The authors noted that the pay gap is not explained by any of the many factors that are known to influence doctors’ income, such as specialty, number of hours worked, geographical region or number of years in practice.
The authors used two nationally representative surveys of physicians to reach their conclusions.
The larger of the surveys covered the years 2000 through 2013 and included annual income information for more than 60,000 black and white doctors, both male and female, along with information about age, number of hours worked, and the state in which the doctor practiced. A smaller but more detailed national survey was used to corroborate the findings. This smaller survey included nearly 18,000 physicians and covered the years 2000 through 2008. It provided additional information that allowed the researchers to adjust for specialty, number of years in practice, number of hours worked, practice type, and other factors known to influence doctor income.
Both surveys showed the same disparities.

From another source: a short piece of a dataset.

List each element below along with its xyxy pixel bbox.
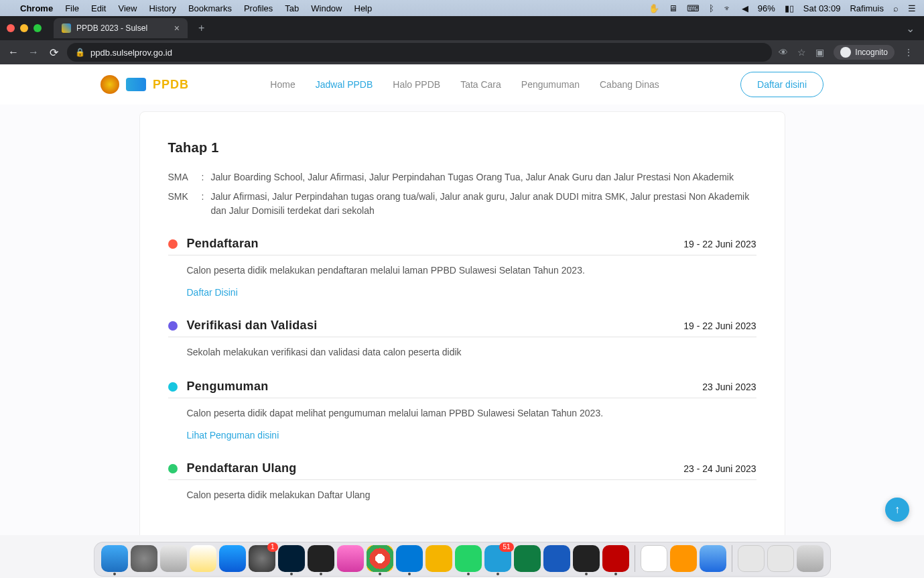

In the larger survey, white male doctors had an adjusted median annual income of $253,042, compared with $188,230 for black male doctors, a statistically significant difference of $64,812. Meanwhile, white female doctors had an adjusted median annual income of $163,234, an amount that was not statistically different from the adjusted median annual income of $152,784 among black female doctors.
“Our findings are not only disconcerting for black male doctors but also highlight the lower incomes of female doctors relative to their male peers,” said Dan Ly, a doctoral student at Harvard University and a physician and HMS lecturer on medicine at the VA Boston Healthcare System. Other study authors included Seth Seabury, an associate professor at the Keck School of Medicine and the Leonard D. Schaeffer Center for Health Policy and Economics at the University of Southern California.
Race-linked differences in income have often been attributed to differences in education, labor market attachment, and employer discrimination. Given that doctors are uniformly highly educated—and that the study adjusted for several factors known to influence doctor income—the researchers were struck by the findings, especially the breadth of the income disparity between black and white male doctors. Other factors to consider in further research are whether black male doctors have less bargaining power in salary negotiations, face employer discrimination or have lower clinical revenue due to differences in patient volume, billing or services provided.
“These findings are deeply concerning,” Jena said. “If the goal is to achieve equity or to give incentives for the best students to enter medicine, we need to work on closing both the black-white gap and the gender gap in physician incomes.”
This research was funded by the Office of the Director, National Institutes of Health (NIH Early Independence Award, 1DP5OD017897-01).